How you can fine-tune your LLMs with limited hardware and a tight budget
With the success of ChatGPT, we have witnessed a surge in demand for bespoke large language models.
However, there has been a barrier to adoption. As these models are so large, it has been challenging for businesses, researchers, or hobbyists with a modest budget to customise them for their own datasets.
Now with innovations in parameter efficient fine-tuning (PEFT) methods, it is entirely possible to fine-tune large language models at a relatively low cost. In this article, I demonstrate how to achieve this in a Google Colab.

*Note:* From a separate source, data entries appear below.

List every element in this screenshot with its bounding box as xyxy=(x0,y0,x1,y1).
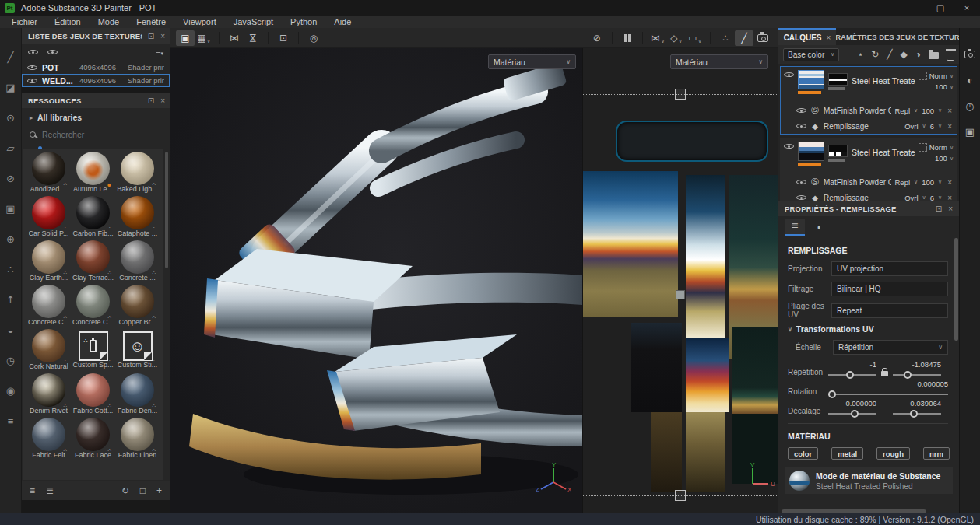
channel-nrm-button[interactable]: nrm xyxy=(923,447,950,460)
material-item[interactable]: ∴Clay Earth... xyxy=(26,240,71,285)
layer-thumbnail[interactable] xyxy=(798,142,824,161)
uv-tile-grid-button[interactable]: ▦∨ xyxy=(195,30,213,46)
material-picker-tool[interactable]: ⊕ xyxy=(3,232,19,246)
channel-color-button[interactable]: color xyxy=(788,447,818,460)
remove-effect-icon[interactable]: × xyxy=(947,194,952,201)
properties-scrollbar[interactable] xyxy=(954,238,958,341)
repetition-x-value[interactable]: -1 xyxy=(828,360,876,369)
layer-blend-mode[interactable]: Norm xyxy=(929,143,947,152)
material-item[interactable]: ∴Clay Terrac... xyxy=(71,240,115,285)
effect-opacity[interactable]: 100 xyxy=(922,178,934,187)
3d-viewport[interactable]: Matériau ∨ Y Z X xyxy=(170,48,582,513)
camera-mode-button[interactable]: ▭∨ xyxy=(686,30,704,46)
layer-effect-row[interactable]: ⓈMatFinish Powder CoatedRepl∨100∨× xyxy=(781,174,957,190)
projection-tool[interactable]: ⊙ xyxy=(3,110,19,124)
menu-aide[interactable]: Aide xyxy=(325,17,360,26)
menu-mode[interactable]: Mode xyxy=(90,17,128,26)
eraser-tool[interactable]: ◪ xyxy=(3,80,19,94)
effect-blend-mode[interactable]: Repl xyxy=(895,178,911,187)
decalage-y-slider[interactable] xyxy=(893,413,941,415)
frame-selection-button[interactable]: ⊡ xyxy=(274,30,293,46)
effect-visibility-icon[interactable] xyxy=(796,193,806,201)
material-item[interactable]: ∴Carbon Fib... xyxy=(71,196,115,240)
particles-tool[interactable]: ∴ xyxy=(3,262,19,276)
reload-shelf-button[interactable]: ↻ xyxy=(121,485,129,496)
uv-pivot-marker[interactable] xyxy=(676,290,685,299)
maximize-button[interactable]: ▢ xyxy=(927,0,954,16)
echelle-dropdown[interactable]: Répétition ∨ xyxy=(833,340,948,355)
menu-edition[interactable]: Édition xyxy=(46,17,90,26)
send-to-button[interactable]: ◒ xyxy=(3,323,19,337)
layer-visibility-icon[interactable] xyxy=(784,142,794,151)
symmetry-settings-button[interactable]: ⋈∨ xyxy=(648,30,667,46)
effect-blend-mode[interactable]: Ovrl xyxy=(904,122,918,131)
uv-wrap-value[interactable]: Repeat xyxy=(831,303,948,318)
material-item[interactable]: ∴Fabric Den... xyxy=(115,373,160,418)
pause-engine-button[interactable] xyxy=(618,30,637,46)
material-item[interactable]: ∴Concrete C... xyxy=(71,285,115,329)
display-settings-panel-button[interactable]: ◐ xyxy=(963,74,977,86)
material-item[interactable]: ●Autumn Le... xyxy=(71,152,115,196)
material-item[interactable]: ∴Cataphote ... xyxy=(115,196,160,240)
layer-thumbnail[interactable] xyxy=(798,70,824,89)
uv-tile-handle-bottom[interactable] xyxy=(675,490,686,501)
material-item[interactable]: ∴Copper Br... xyxy=(115,285,160,329)
close-button[interactable]: × xyxy=(954,0,980,16)
transforms-uv-section[interactable]: ∨ Transformations UV xyxy=(788,324,948,334)
shelf-button[interactable]: ≡ xyxy=(3,414,19,428)
uv-tile-selection-button[interactable]: ▣ xyxy=(176,30,195,46)
sort-texture-sets-icon[interactable]: ≡▾ xyxy=(156,47,163,57)
effect-visibility-icon[interactable] xyxy=(796,106,806,115)
close-panel-icon[interactable]: × xyxy=(160,96,165,105)
mirror-horizontal-button[interactable]: ⋈ xyxy=(225,30,244,46)
channel-rough-button[interactable]: rough xyxy=(876,447,910,460)
visibility-eye-icon[interactable] xyxy=(27,76,37,86)
rotation-slider[interactable] xyxy=(828,394,948,395)
effect-visibility-icon[interactable] xyxy=(796,121,806,131)
add-effect-button[interactable]: ⋆ xyxy=(858,49,864,60)
remove-effect-icon[interactable]: × xyxy=(947,122,952,131)
texture-set-row[interactable]: WELD...4096x4096Shader princi... xyxy=(22,74,170,87)
add-fill-layer-button[interactable]: ◆ xyxy=(901,49,908,60)
export-textures-button[interactable]: ↥ xyxy=(3,292,19,306)
visibility-eye-icon[interactable] xyxy=(27,63,37,72)
effect-blend-mode[interactable]: Repl xyxy=(895,107,911,115)
layer-mask-thumbnail[interactable] xyxy=(828,145,848,157)
viewport3d-material-dropdown[interactable]: Matériau ∨ xyxy=(488,54,576,69)
material-item[interactable]: ∴Fabric Lace xyxy=(71,418,115,462)
display-settings-button[interactable]: ◉ xyxy=(3,383,19,397)
add-folder-button[interactable] xyxy=(929,50,939,59)
repetition-y-slider[interactable] xyxy=(893,374,941,376)
particles-button[interactable]: ∴ xyxy=(716,30,735,46)
material-item[interactable]: ∴Fabric Felt xyxy=(26,418,71,462)
add-smart-mask-button[interactable]: ◑ xyxy=(915,49,921,60)
menu-fenetre[interactable]: Fenêtre xyxy=(128,17,174,26)
menu-javascript[interactable]: JavaScript xyxy=(225,17,282,26)
decalage-y-value[interactable]: -0.039064 xyxy=(893,399,941,408)
perspective-mode-button[interactable]: ◇∨ xyxy=(667,30,686,46)
undock-panel-icon[interactable]: ⊡ xyxy=(148,96,154,105)
substance-material-mode-row[interactable]: Mode de matériau de Substance Steel Heat… xyxy=(785,467,953,494)
undock-panel-icon[interactable]: ⊡ xyxy=(936,205,942,213)
polygon-fill-tool[interactable]: ▱ xyxy=(3,141,19,155)
material-item[interactable]: ∴Cork Natural xyxy=(26,329,71,373)
close-panel-icon[interactable]: × xyxy=(948,205,953,213)
bake-mesh-maps-button[interactable]: ◷ xyxy=(3,353,19,367)
resources-scrollbar[interactable] xyxy=(165,152,168,268)
tab-material-properties[interactable]: ◐ xyxy=(810,219,830,236)
effect-opacity[interactable]: 6 xyxy=(930,194,934,201)
delete-layer-button[interactable] xyxy=(947,49,954,61)
mirror-vertical-button[interactable]: ⋈ xyxy=(244,30,262,46)
layer-effect-row[interactable]: ◆RemplissageOvrl∨6∨× xyxy=(781,190,957,201)
layer-opacity[interactable]: 100 xyxy=(935,154,947,163)
effect-opacity[interactable]: 100 xyxy=(922,107,934,115)
smudge-tool[interactable]: ⊘ xyxy=(3,171,19,185)
rotation-value[interactable]: 0.000005 xyxy=(828,380,948,389)
repetition-x-slider[interactable] xyxy=(828,374,876,376)
uv-tile-handle-top[interactable] xyxy=(675,89,686,100)
projection-value[interactable]: UV projection xyxy=(831,261,948,276)
effect-opacity[interactable]: 6 xyxy=(930,122,934,131)
paint-tool[interactable]: ╱ xyxy=(3,50,19,64)
camera-panel-button[interactable] xyxy=(963,48,977,61)
2d-uv-viewport[interactable]: Matériau ∨ V U xyxy=(582,48,778,513)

I anticipate that this article will prove valuable for practitioners, hobbyists, learners, and even hands-on start-up founders.
So, if you need to mock up a cheap prototype, test an idea, or create a cool data science project to stand out from the crowd — keep reading.
Businesses often have private datasets that drive some of their processes.
To give you an example, I worked for a bank where we logged customer complaints in an Excel spreadsheet. An analyst was responsible for categorising these complaints (manually) for reporting purposes. Dealing with thousands of complaints each month, this process was time-consuming and prone to human error.
Had we had the resources, we could have fine-tuned a large language model to carry out this categorisation for us, saving time through automation and potentially reducing the rate of incorrect categorisations.
Inspired by this example, the remainder of this article demonstrates how we can fine-tune an LLM for categorising consumer complaints about financial products and services.
The dataset comprises real consumer complaints data for financial services and products. It is open, publicly available data published by the Consumer Financial Protection Bureau.
There are over 120k anonymised complaints, categorised into approximately 214 “subissues”.